Texas became the largest state last year to ban transgender students from playing on school sports teams that match their gender identity — a trend that many states with Republican leaders have since enacted. Attorney General Ken Paxton also issued a nonbinding legal opinion in February that classified certain transitioning procedures as child abuse. That opinion then led Gov. Greg Abbott to direct the Texas Department of Family and Protective Services to open child abuse investigations into families who seek gender-affirming health care for their transgender children.
Paxton asked the state Supreme Court to intervene to allow child abuse investigations into parents of transgender children. His request comes just days after a Texas appeals court reinstated a temporary injunction blocking the state’s child welfare agency from investigating parents solely because they provide gender-affirming care to their children.
Protests against those actions ensued and made some parents hide or consider leaving the state with their kids, Schelling said.
He pointed to the recent DFPS council meeting where volunteers spoke on behalf of more than 80 families with trans kids because they said they were too scared to come and address the group in person.
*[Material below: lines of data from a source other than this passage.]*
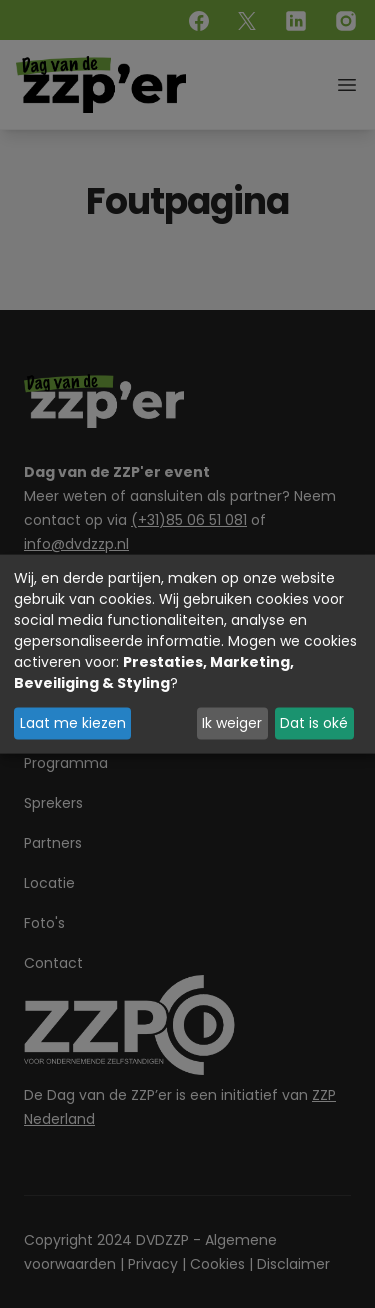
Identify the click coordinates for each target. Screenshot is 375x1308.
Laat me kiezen (73, 723)
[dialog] (187, 654)
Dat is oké (314, 723)
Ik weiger (232, 723)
For those reasons, he called the circumstances surrounding this year’s Transgender Day of Visibility “bittersweet” because people in Texas could now face consequences for publicly acknowledging who they are.
“What we have seen is people across the trans community that are adults, young people who know that their lives have been saved by gender-affirming care have come out en masse to be visible in ways that I think go above and beyond an individual sense,” Schelling said. “It’s wanting to be as visible as they can because we know the sooner that people understand who we are, this narrative about us that’s based in fear and really misinformation is not who we are.”
Democratic leaders in Texas also shared their support Thursday for the transgender community. Beto O’Rourke, the gubernatorial candidate, tweeted a photo of himself wearing a T-shirt with the words “Don’t Mess with Trans Kids” written on it.